To control and enhance light–matter interactions at the nanoscale, two parameters are central: the spectral overlap between an optical cavity mode and the material’s spectral features (for example, excitonic or molecular absorption lines), and the quality factor of the cavity. Controlling both parameters simultaneously would enable the investigation of systems with complex spectral features, such as multicomponent molecular mixtures or heterogeneous solid-state materials. So far, it has been possible only to sample a limited set of data points within this two-dimensional parameter space. Here we introduce a nanophotonic approach that can simultaneously and continuously encode the spectral and quality-factor parameter space within a compact spatial area. We use a dual-gradient metasurface design composed of a two-dimensional array of smoothly varying subwavelength nanoresonators, each supporting a unique mode based on symmetry-protected bound states in the continuum. This results in 27,500 distinct modes and a mode density approaching the theoretical upper limit for metasurfaces. By applying our platform to surface-enhanced molecular spectroscopy, we find that the optimal quality factor for maximum sensitivity depends on the amount of analyte, enabling effective molecular detection regardless of analyte concentration within a single dual-gradient metasurface. Our design provides a method to analyse the complete spectral and coupling-strength parameter space of complex material systems for applications such as photocatalysis, chemical sensing and entangled photon generation.
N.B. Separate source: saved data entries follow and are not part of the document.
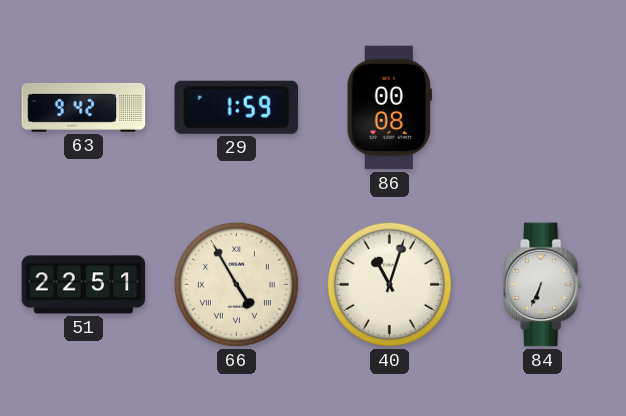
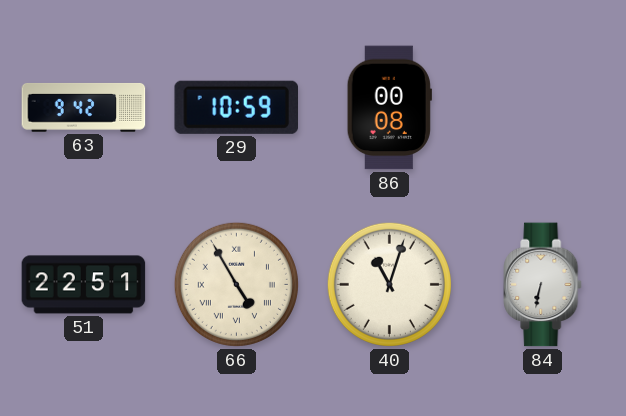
29: 1:59 -> 10:59
84: 6:34 -> 6:32
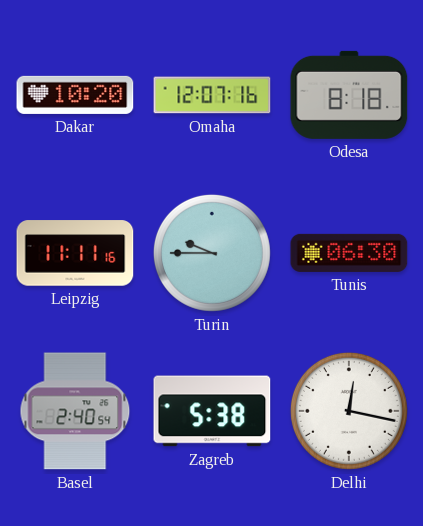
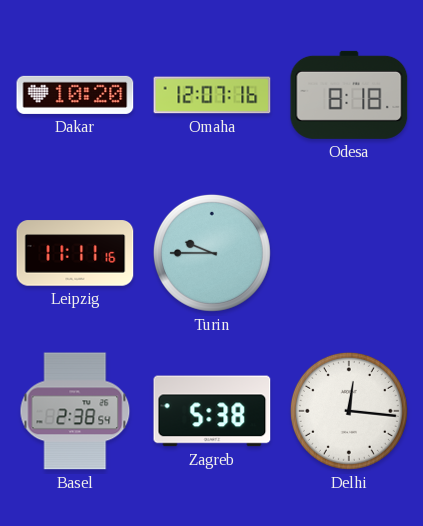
Tunis: 06:30 -> none
Basel: 2:40 -> 2:38
Delhi: 12:17 -> 12:16
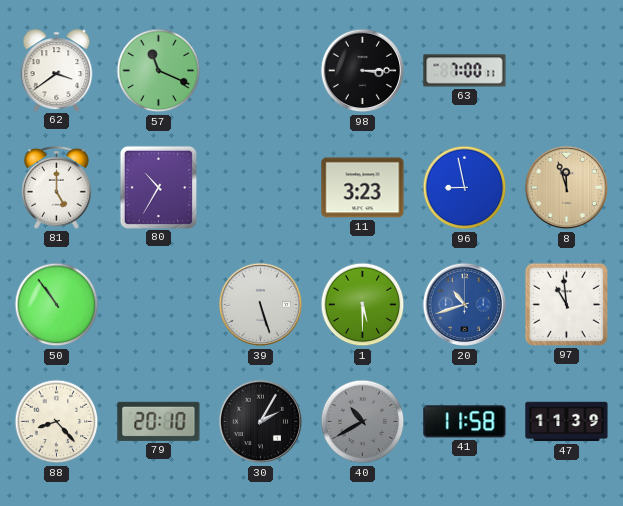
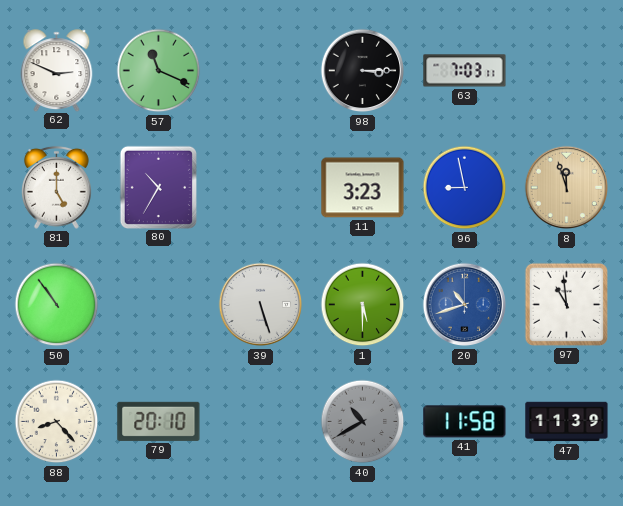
62: 3:39 -> 2:49
63: 7:00 -> 7:03
30: 2:05 -> none
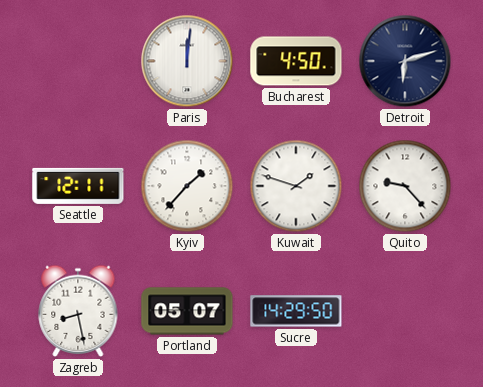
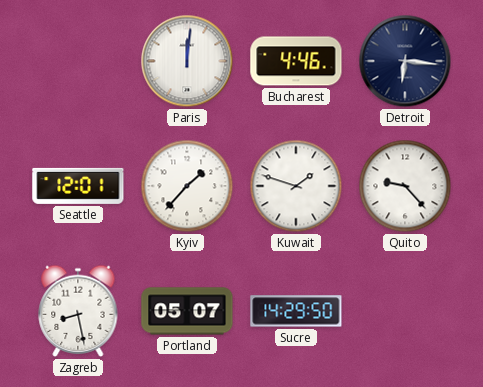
Bucharest: 4:50 -> 4:46
Detroit: 6:12 -> 6:16
Seattle: 12:11 -> 12:01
为了控制和增强纳米尺度的光-物质相互作用，两个参数是核心参数：光腔模式与材料的光谱特征（例如，激子或分子吸收线）之间的光谱重叠，以及腔的品质因数。同时控制这两个参数将能够研究具有复杂光谱特征的系统，例如多组分分子混合物或异质固态材料。到目前为止，只能在此二维参数空间内对一组有限的数据点进行采样。在这里，我们介绍了一种纳米光子方法，它可以在紧凑的空间区域内同时连续编码光谱和品质因子参数空间。我们使用双梯度超表面设计，该设计由平滑变化的亚波长纳米谐振器的二维阵列组成，每个谐振器都支持基于连续体中对称保护束态的独特模式。这导致 27,500 种不同的模式和接近超表面理论上限的模式密度。通过将我们的平台应用于表面增强分子光谱，我们发现获得最大灵敏度的最佳品质因数取决于分析物的量，无论单个双梯度超表面内的分析物浓度如何，都能实现有效的分子检测。我们的设计提供了一种方法来分析复杂材料系统的完整光谱和耦合强度参数空间，用于光催化、化学传感和纠缠光子生成等应用。